Au total, pour faire court, l'analyse pointe vers deux grands axes de structuration des productions cinématographiques d'ici: d'un côté, un récit hégémonique du manque, du vide, une fable tragique de l'empêchement d'être; de l'autre côté, un récit de la pluralité, de l'ambivalence assumée positivement, le conte de l'enchantement de l'être. Bref, le grand écran québécois oscille comme un pendule, des supplices aux délices, de la souffrance au bonheur.
«Ces deux récits se répondent, précise le chercheur. Les cinéastes ne campent pas nécessairement dans un camp et passent même de l'un à l'autre, comme Charles Binamé, très sombre dans Eldorado, puis très lumineux dans Maurice Richard, un film sur l'accomplissement de soi et de tous.»
Justement, n'est-ce pas étonnant de constater que certains grands succès récents, comme Aurore, Un homme et son péché et Le Survenant, reprennent les premières percées cinématographiques des bonnes vieilles années duplessistes? Marx parlerait de survivance des schèmes, par-delà les révolutions, réelles ou fantasmées. On pourrait aussi souligner la présence réconfortante et positive des régions dans La Neuvaine et d'autres films de Bernard Émond.
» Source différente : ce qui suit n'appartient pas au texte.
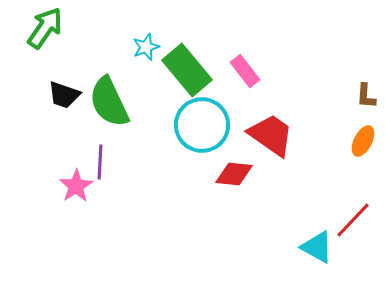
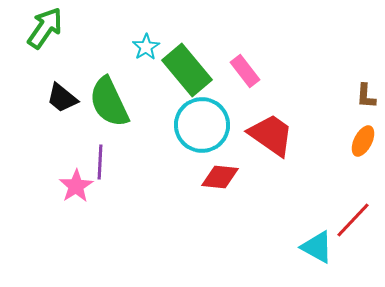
cyan star: rotated 12 degrees counterclockwise
black trapezoid: moved 2 px left, 3 px down; rotated 20 degrees clockwise
red diamond: moved 14 px left, 3 px down
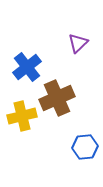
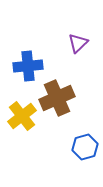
blue cross: moved 1 px right, 1 px up; rotated 32 degrees clockwise
yellow cross: rotated 24 degrees counterclockwise
blue hexagon: rotated 10 degrees counterclockwise
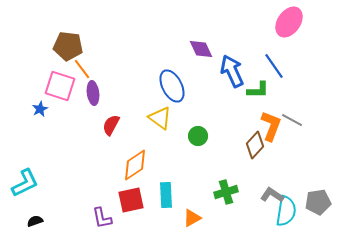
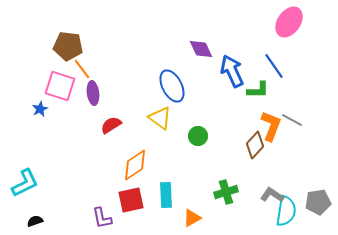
red semicircle: rotated 30 degrees clockwise
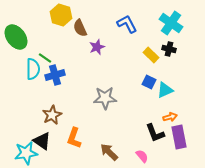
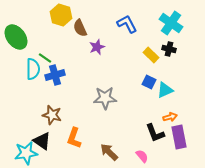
brown star: rotated 30 degrees counterclockwise
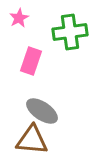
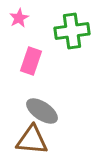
green cross: moved 2 px right, 1 px up
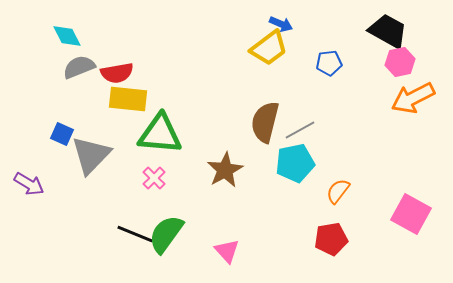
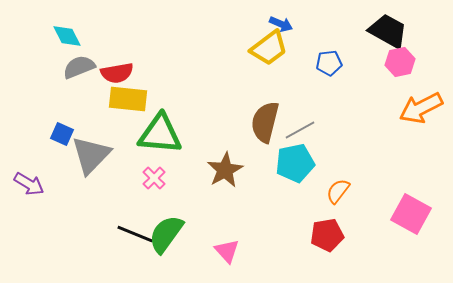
orange arrow: moved 8 px right, 10 px down
red pentagon: moved 4 px left, 4 px up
«Sur nos écrans, il y a souvent l'idée d'un destin avorté par la Conquête, toujours en attente de quelque chose, dit finalement le spécialiste du cinéma et du politique. Le film Nouvelle-France l'illustre très bien. La communauté implose, les individus s'exilent, se suicident. Les Québécois aiment ce type de récit où se rejoue la tragédie collective. Seulement, je le répète: nous sommes à un nouveau tournant. La société québécoise a amorcé de nouveaux bilans et remet en question des fondements importants de la Révolution tranquille. L'autonomisme de Mario Dumont remonte au XIXe siècle et a été incarné de manière importante par Duplessis. Il faudra donc en tenir compte maintenant, au cinéma et ailleurs, comme il faudra refaire une place à l'opposition gauche/droite et à bien d'autres questions identitaires.»